• Work request:
Leave out the images and repeat every entry below exactly.

• Provided records:
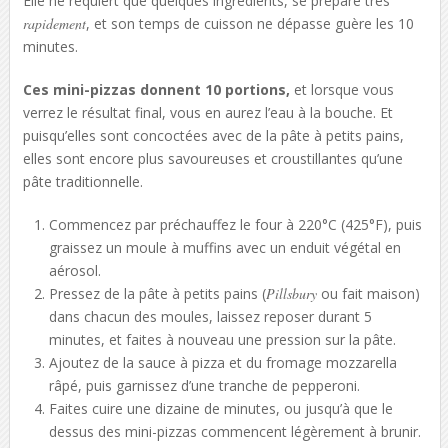
Elle ne requiert que quelques ingrédients, se prépare très
rapidement
, et son temps de cuisson ne dépasse guère les 10
minutes.
Ces mini-pizzas donnent 10 portions,
et lorsque vous
verrez le résultat final, vous en aurez l’eau à la bouche. Et
puisqu’elles sont concoctées avec de la pâte à petits pains,
elles sont encore plus savoureuses et croustillantes qu’une
pâte traditionnelle.
Commencez par préchauffez le four à 220°C (425°F), puis
graissez un moule à muffins avec un enduit végétal en
aérosol.
Pressez de la pâte à petits pains (
Pillsbury
ou fait maison)
dans chacun des moules, laissez reposer durant 5
minutes, et faites à nouveau une pression sur la pâte.
Ajoutez de la sauce à pizza et du fromage mozzarella
râpé, puis garnissez d’une tranche de pepperoni.
Faites cuire une dizaine de minutes, ou jusqu’à que le
dessus des mini-pizzas commencent légèrement à brunir.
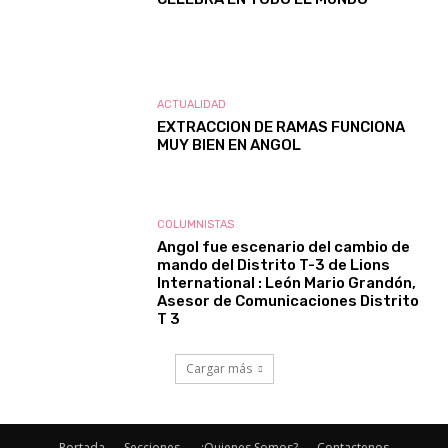
ACTUALIDAD
EXTRACCION DE RAMAS FUNCIONA
MUY BIEN EN ANGOL
COLUMNISTAS
Angol fue escenario del cambio de
mando del Distrito T-3 de Lions
International : León Mario Grandón,
Asesor de Comunicaciones Distrito
T 3
Cargar más
Portada
Secciones
¿Quienes Somos?
Contactenos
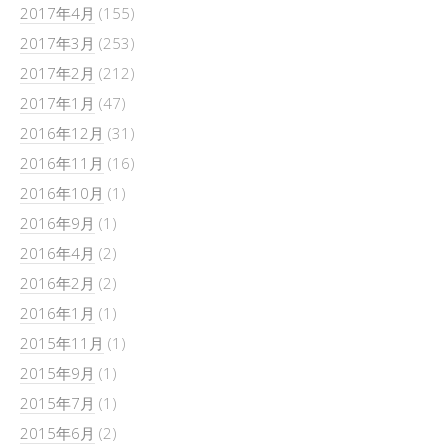
2017年4月
(155)
2017年3月
(253)
2017年2月
(212)
2017年1月
(47)
2016年12月
(31)
2016年11月
(16)
2016年10月
(1)
2016年9月
(1)
2016年4月
(2)
2016年2月
(2)
2016年1月
(1)
2015年11月
(1)
2015年9月
(1)
2015年7月
(1)
2015年6月
(2)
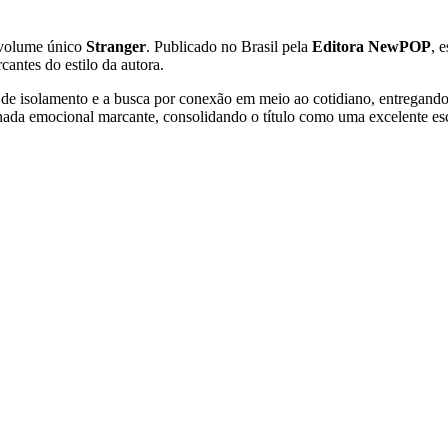
volume único
Stranger
. Publicado no Brasil pela
Editora NewPOP
, 
cantes do estilo da autora.
e isolamento e a busca por conexão em meio ao cotidiano, entregando u
nada emocional marcante, consolidando o título como uma excelente esco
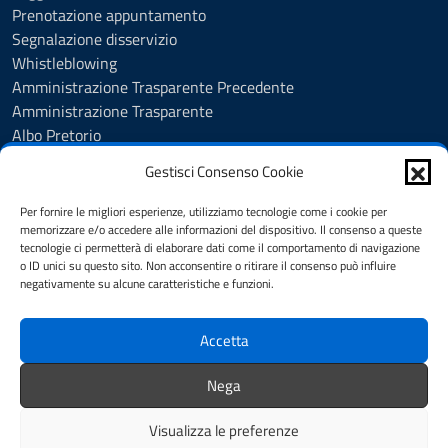
Prenotazione appuntamento
Segnalazione disservizio
Whistleblowing
Amministrazione Trasparente Precedente
Amministrazione Trasparente
Albo Pretorio
Albo Pretorio - Consultazione atti
Gestisci Consenso Cookie
Cookie Policy
Informativa privacy
Per fornire le migliori esperienze, utilizziamo tecnologie come i cookie per
Dichiarazione di accessibilità
memorizzare e/o accedere alle informazioni del dispositivo. Il consenso a queste
tecnologie ci permetterà di elaborare dati come il comportamento di navigazione
Obiettivi di accessibilità
o ID unici su questo sito. Non acconsentire o ritirare il consenso può influire
Note legali
negativamente su alcune caratteristiche e funzioni.
Feedback
Accetta
SEGUICI SU
Nega
Facebook
Youtube
Visualizza le preferenze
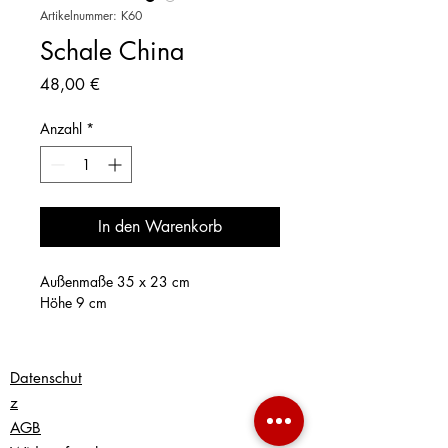
Artikelnummer: K60
Schale China
Preis
48,00 €
Anzahl
*
In den Warenkorb
Außenmaße 35 x 23 cm
Höhe 9 cm
Datenschut
z
AGB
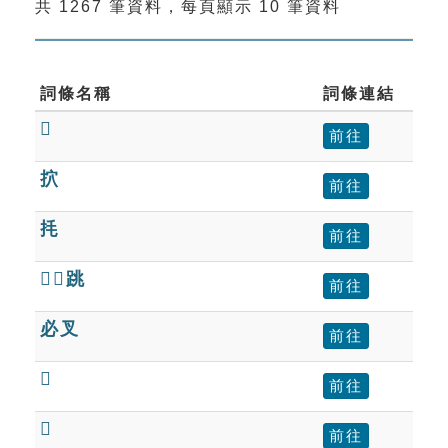
共 1267 筆資料，每頁顯示 10 筆資料
索引選單
知識索引
單字索引
詞條名稱
詞條連結

生命大百科索引
前往
㧒
前往
遊戲專區
㧌
前往
教學應用
跳
前往
貓頭鷹博士
必叉
前往

前往

前往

• Completed task:
Elle ne requiert que quelques ingrédients, se prépare très
rapidement
, et son temps de cuisson ne dépasse guère les 10
minutes.
Ces mini-pizzas donnent 10 portions,
et lorsque vous
verrez le résultat final, vous en aurez l’eau à la bouche. Et
puisqu’elles sont concoctées avec de la pâte à petits pains,
elles sont encore plus savoureuses et croustillantes qu’une
pâte traditionnelle.
Commencez par préchauffez le four à 220°C (425°F), puis
graissez un moule à muffins avec un enduit végétal en
aérosol.
Pressez de la pâte à petits pains (
Pillsbury
ou fait maison)
dans chacun des moules, laissez reposer durant 5
minutes, et faites à nouveau une pression sur la pâte.
Ajoutez de la sauce à pizza et du fromage mozzarella
râpé, puis garnissez d’une tranche de pepperoni.
Faites cuire une dizaine de minutes, ou jusqu’à que le
dessus des mini-pizzas commencent légèrement à brunir.
ACTUALIDAD
EXTRACCION DE RAMAS FUNCIONA
MUY BIEN EN ANGOL
COLUMNISTAS
Angol fue escenario del cambio de
mando del Distrito T-3 de Lions
International : León Mario Grandón,
Asesor de Comunicaciones Distrito
T 3
Cargar más
Portada
Secciones
¿Quienes Somos?
Contactenos
2017年4月
(155)
2017年3月
(253)
2017年2月
(212)
2017年1月
(47)
2016年12月
(31)
2016年11月
(16)
2016年10月
(1)
2016年9月
(1)
2016年4月
(2)
2016年2月
(2)
2016年1月
(1)
2015年11月
(1)
2015年9月
(1)
2015年7月
(1)
2015年6月
(2)
volume único
Stranger
. Publicado no Brasil pela
Editora NewPOP
, 
cantes do estilo da autora.
e isolamento e a busca por conexão em meio ao cotidiano, entregando u
nada emocional marcante, consolidando o título como uma excelente esco
Prenotazione appuntamento
Segnalazione disservizio
Whistleblowing
Amministrazione Trasparente Precedente
Amministrazione Trasparente
Albo Pretorio
Albo Pretorio - Consultazione atti
Gestisci Consenso Cookie
Cookie Policy
Informativa privacy
Per fornire le migliori esperienze, utilizziamo tecnologie come i cookie per
Dichiarazione di accessibilità
memorizzare e/o accedere alle informazioni del dispositivo. Il consenso a queste
tecnologie ci permetterà di elaborare dati come il comportamento di navigazione
Obiettivi di accessibilità
o ID unici su questo sito. Non acconsentire o ritirare il consenso può influire
Note legali
negativamente su alcune caratteristiche e funzioni.
Feedback
Accetta
SEGUICI SU
Nega
Facebook
Youtube
Visualizza le preferenze
Artikelnummer: K60
Schale China
Preis
48,00 €
Anzahl
*
In den Warenkorb
Außenmaße 35 x 23 cm
Höhe 9 cm
Datenschut
z
AGB
共 1267 筆資料，每頁顯示 10 筆資料
索引選單
知識索引
單字索引
詞條名稱
詞條連結

生命大百科索引
前往
㧒
前往
遊戲專區
㧌
前往
教學應用
跳
前往
貓頭鷹博士
必叉
前往

前往

前往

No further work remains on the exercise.